It shouldn't be exclusively on the near term, but I'd argue human/machine collectives are a form of superintelligence with many of the same risks a misaligned AGI would hypothetically present us with
Alignment problems aren't new, paperclip maximizers aren't just thought experiments
I suppose that's true, but at the same time any paperclip-maximizing human corporation is implicitly aligned, at least to some degree, with goals of maintaining certain conditions for human survival, for the sake of their shareholders and their employees' productivity. Although I'll accept that they can still get trapped in a Prisoner's Dilemma of bad incentives, or produce externalities that might be dangerous to humans, I think they'll at least only do that where the harm is controversial and indirect enough that the corporation can convince themselves the profit is worth it. With an AI superintelligence, there's a risk that destroying human life is an instrumental goal on the path towards paperclip production.
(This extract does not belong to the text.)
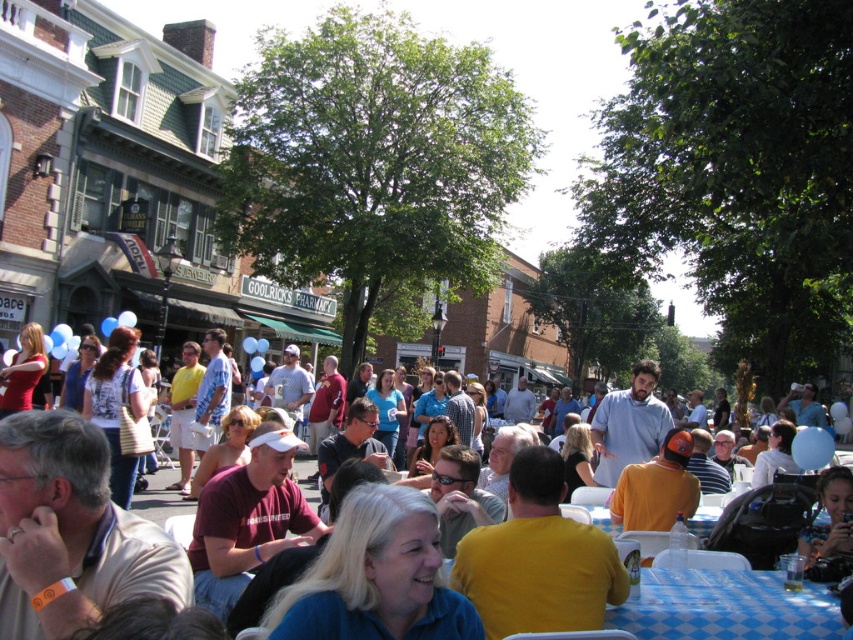 Can you confirm if yellow t-shirt at center is wider than blue checkered tablecloth at lower right?

Yes.

Who is more distant from viewer, (x=817, y=600) or (x=740, y=608)?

That also comes with a risk that the AI might become powerful enough that government loses its monopoly on violence, which creates a big increase in the space of options for, say, paperclip factory zoning.
Even if someone maniacal and heartless like Kim Jong-Un set out to use an AI superweapon to take over the entire world, and succeeded, I don't expect them wiping out all their human subjects on purpose. Because what would be the point in ruling an empire of machines? You can get most of that from a video game. Whereas an AI would likely have no qualms in getting rid of the humans as dead weight.